Collected data
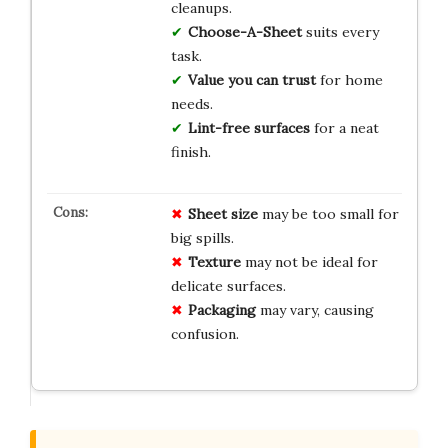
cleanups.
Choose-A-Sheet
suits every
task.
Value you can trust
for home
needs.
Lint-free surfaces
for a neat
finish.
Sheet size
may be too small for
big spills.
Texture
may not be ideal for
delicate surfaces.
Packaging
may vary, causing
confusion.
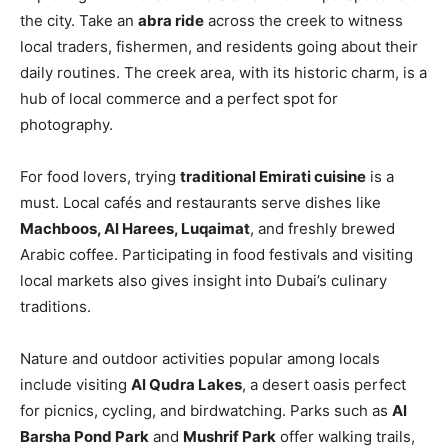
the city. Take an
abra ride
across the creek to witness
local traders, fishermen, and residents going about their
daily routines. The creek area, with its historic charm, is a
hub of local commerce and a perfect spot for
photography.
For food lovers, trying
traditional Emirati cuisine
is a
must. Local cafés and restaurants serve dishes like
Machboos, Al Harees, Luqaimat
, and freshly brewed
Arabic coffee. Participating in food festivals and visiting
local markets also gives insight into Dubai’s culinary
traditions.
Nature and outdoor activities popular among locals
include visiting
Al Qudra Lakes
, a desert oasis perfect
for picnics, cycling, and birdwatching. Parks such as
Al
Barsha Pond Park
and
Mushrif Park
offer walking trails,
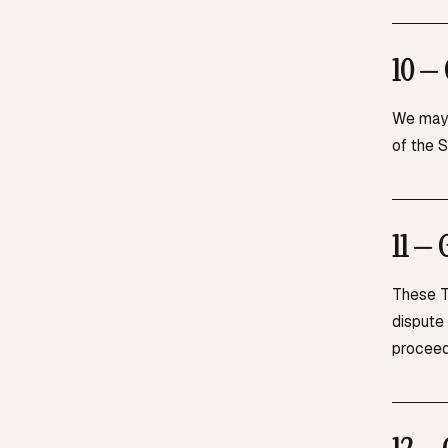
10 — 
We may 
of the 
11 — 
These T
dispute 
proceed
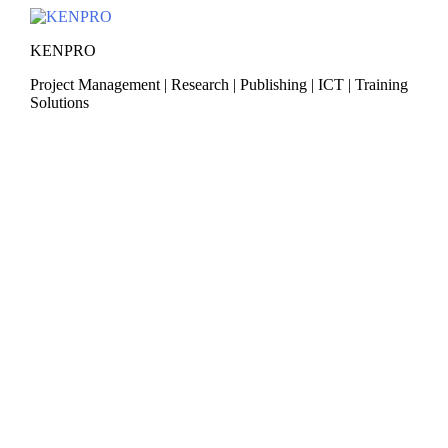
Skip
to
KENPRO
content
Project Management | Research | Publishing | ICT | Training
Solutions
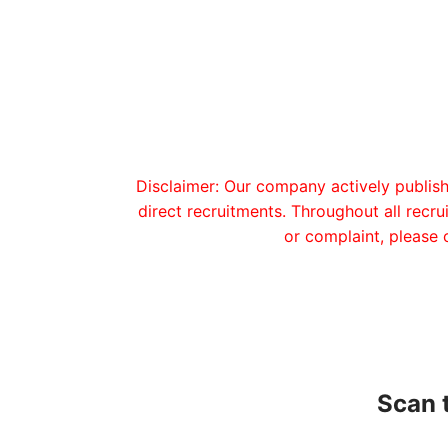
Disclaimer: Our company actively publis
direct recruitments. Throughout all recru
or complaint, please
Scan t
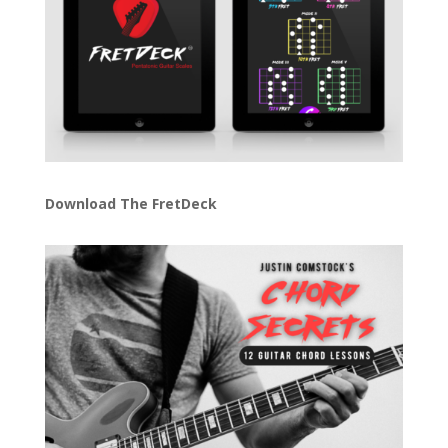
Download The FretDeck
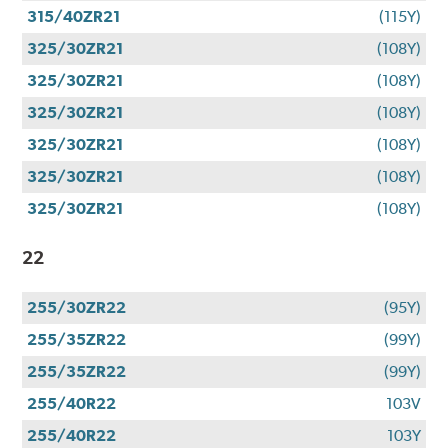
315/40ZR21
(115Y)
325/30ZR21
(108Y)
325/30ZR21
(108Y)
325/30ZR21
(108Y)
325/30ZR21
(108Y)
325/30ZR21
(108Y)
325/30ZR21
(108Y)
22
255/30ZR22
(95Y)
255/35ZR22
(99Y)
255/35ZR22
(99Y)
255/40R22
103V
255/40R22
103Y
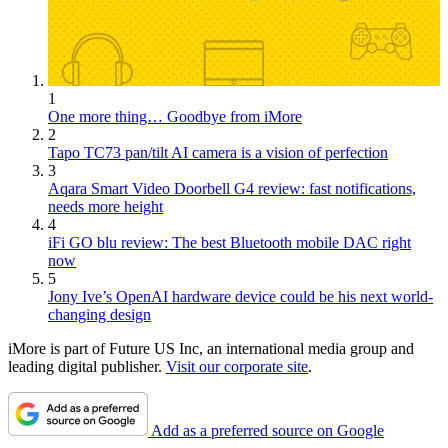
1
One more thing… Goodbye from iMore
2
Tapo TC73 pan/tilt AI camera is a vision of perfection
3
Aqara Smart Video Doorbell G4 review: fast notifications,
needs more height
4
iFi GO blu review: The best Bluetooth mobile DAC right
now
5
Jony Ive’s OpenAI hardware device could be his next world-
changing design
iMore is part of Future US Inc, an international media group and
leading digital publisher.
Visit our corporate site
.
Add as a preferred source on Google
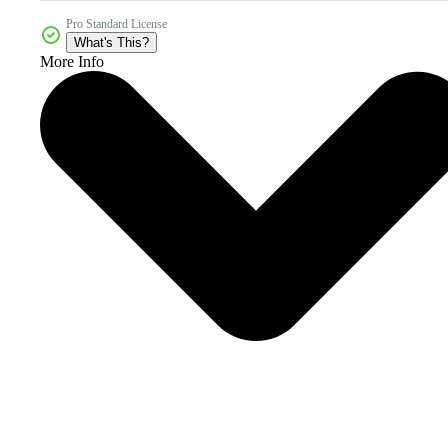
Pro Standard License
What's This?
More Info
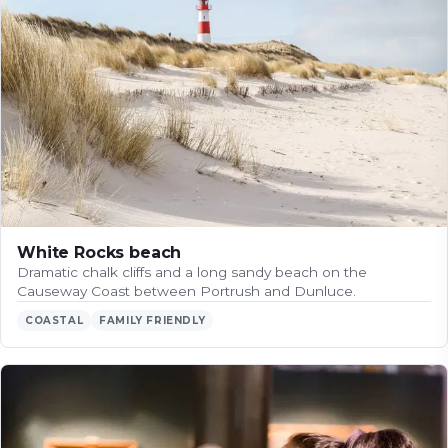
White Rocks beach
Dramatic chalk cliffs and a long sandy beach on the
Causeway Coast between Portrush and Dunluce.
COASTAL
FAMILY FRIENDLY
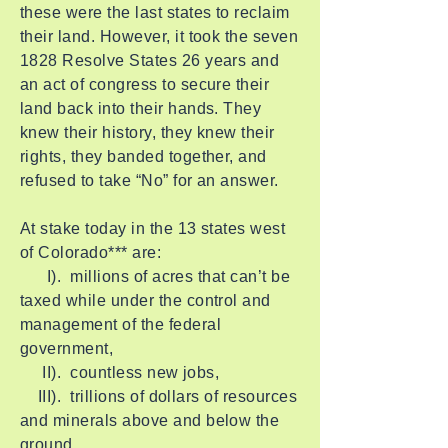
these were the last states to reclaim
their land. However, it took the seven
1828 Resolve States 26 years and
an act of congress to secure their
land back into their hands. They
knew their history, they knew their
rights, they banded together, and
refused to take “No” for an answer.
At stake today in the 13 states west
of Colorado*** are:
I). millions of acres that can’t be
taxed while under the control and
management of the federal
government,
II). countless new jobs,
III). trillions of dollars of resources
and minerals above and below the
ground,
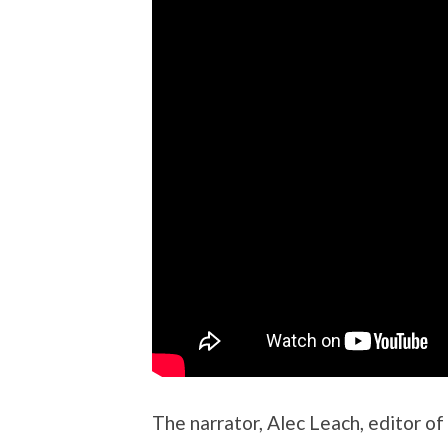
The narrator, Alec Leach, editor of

▶ WHAT YOU WILL DO
Every record is to be reproduced exactly, with no pictures included.

▶ EXERCISE SOLUTION
cleanups.
Choose-A-Sheet
suits every
task.
Value you can trust
for home
needs.
Lint-free surfaces
for a neat
finish.
Sheet size
may be too small for
big spills.
Texture
may not be ideal for
delicate surfaces.
Packaging
may vary, causing
confusion.
the city. Take an
abra ride
across the creek to witness
local traders, fishermen, and residents going about their
daily routines. The creek area, with its historic charm, is a
hub of local commerce and a perfect spot for
photography.
For food lovers, trying
traditional Emirati cuisine
is a
must. Local cafés and restaurants serve dishes like
Machboos, Al Harees, Luqaimat
, and freshly brewed
Arabic coffee. Participating in food festivals and visiting
local markets also gives insight into Dubai’s culinary
traditions.
Nature and outdoor activities popular among locals
include visiting
Al Qudra Lakes
, a desert oasis perfect
for picnics, cycling, and birdwatching. Parks such as
Al
Barsha Pond Park
and
Mushrif Park
offer walking trails,
10 — 
We may 
of the 
11 — 
These T
dispute 
proceed
Skip
to
KENPRO
content
Project Management | Research | Publishing | ICT | Training
Solutions
Disclaimer: Our company actively publis
direct recruitments. Throughout all recru
or complaint, please
Scan t
Download The FretDeck
315/40ZR21
(115Y)
325/30ZR21
(108Y)
325/30ZR21
(108Y)
325/30ZR21
(108Y)
325/30ZR21
(108Y)
325/30ZR21
(108Y)
325/30ZR21
(108Y)
22
255/30ZR22
(95Y)
255/35ZR22
(99Y)
255/35ZR22
(99Y)
255/40R22
103V
255/40R22
103Y
1
One more thing… Goodbye from iMore
2
Tapo TC73 pan/tilt AI camera is a vision of perfection
3
Aqara Smart Video Doorbell G4 review: fast notifications,
needs more height
4
iFi GO blu review: The best Bluetooth mobile DAC right
now
5
Jony Ive’s OpenAI hardware device could be his next world-
changing design
iMore is part of Future US Inc, an international media group and
leading digital publisher.
Visit our corporate site
.
Add as a preferred source on Google
Pro Standard License
What's This?
More Info
White Rocks beach
Dramatic chalk cliffs and a long sandy beach on the
Causeway Coast between Portrush and Dunluce.
COASTAL
FAMILY FRIENDLY
these were the last states to reclaim
their land. However, it took the seven
1828 Resolve States 26 years and
an act of congress to secure their
land back into their hands. They
knew their history, they knew their
rights, they banded together, and
refused to take “No” for an answer.
At stake today in the 13 states west
of Colorado*** are:
I). millions of acres that can’t be
taxed while under the control and
management of the federal
government,
II). countless new jobs,
III). trillions of dollars of resources
and minerals above and below the
ground,
The narrator, Alec Leach, editor of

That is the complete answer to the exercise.